Today hasn’t been the best day of the year for me. I just wrapped up two hours spent dealing with a TimeBridge e-mail sent to every single one of my Gmail contacts. Prior to that, however, I had a lovely Monday morning commute.
Arriving at the 7th Ave. stop in Brooklyn at around 8:30 a.m., hordes of people standing on the platform greeted me. This should have been a warning sign, but when a B pulled up a few minutes later, I eagerly smushed myself into the packed car. I needed to get to class post haste, and the train had just enough room for me. After pulling in to De Kalb Ave., we sat for longer than normal, and once in the tunnel approaching the Manhattan Bridge, the dreaded announcement came.

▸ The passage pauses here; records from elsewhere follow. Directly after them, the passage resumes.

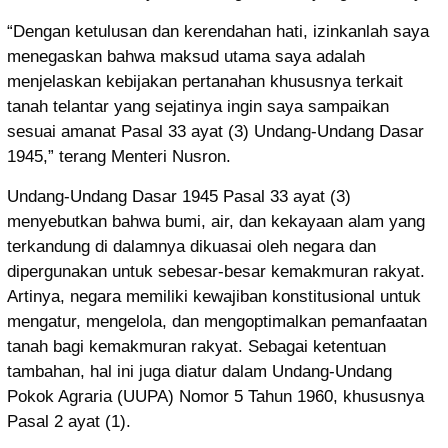
“Dengan ketulusan dan kerendahan hati, izinkanlah saya
menegaskan bahwa maksud utama saya adalah
menjelaskan kebijakan pertanahan khususnya terkait
tanah telantar yang sejatinya ingin saya sampaikan
sesuai amanat Pasal 33 ayat (3) Undang-Undang Dasar
1945,” terang Menteri Nusron.
Undang-Undang Dasar 1945 Pasal 33 ayat (3)
menyebutkan bahwa bumi, air, dan kekayaan alam yang
terkandung di dalamnya dikuasai oleh negara dan
dipergunakan untuk sebesar-besar kemakmuran rakyat.
Artinya, negara memiliki kewajiban konstitusional untuk
mengatur, mengelola, dan mengoptimalkan pemanfaatan
tanah bagi kemakmuran rakyat. Sebagai ketentuan
tambahan, hal ini juga diatur dalam Undang-Undang
Pokok Agraria (UUPA) Nomor 5 Tahun 1960, khususnya
Pasal 2 ayat (1).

“Due to a sick passenger at 7th Ave. in Manhattan, this train will be going up the Broadway line,” intoned the conductor. Why couldn’t she tell us this before leaving De Kalb? As we crossed the bridge, I spied a B train just sitting on the Sixth Ave. side, facing an interminable red signal. At Canal St., I switched to an uptown R and made it to class just a few minutes late.
Little was I surprised then upon scanning the daily headlines to come across a story on the increasing number of subway delays in The Post. While a sick passenger is hardly the same as an avoidable delay, the news is alarming nonetheless. Reports Bill Sanderson:
New Yorkers’ subway commutes have slowed significantly over the last three years, according to the latest NYC Transit data. The city is still far from the 1970s bad old days of broken-down, graffiti-scarred trains – but the downward trend in the quality of subway service is unmistakable.
Through June, the number of delayed trains is up an average 24 percent from two years earlier, and 71 percent from three years earlier. And the distance trains travel without breaking down was down 7 percent in July from two years earlier, and 17 percent from three years earlier.
Subway bosses blame the problems on more track work, heavy ridership, and less money for maintaining cars.
In other words, if your ride seems slower than it used to, that’s because it is, and this problem figures to get worse before it gets any better.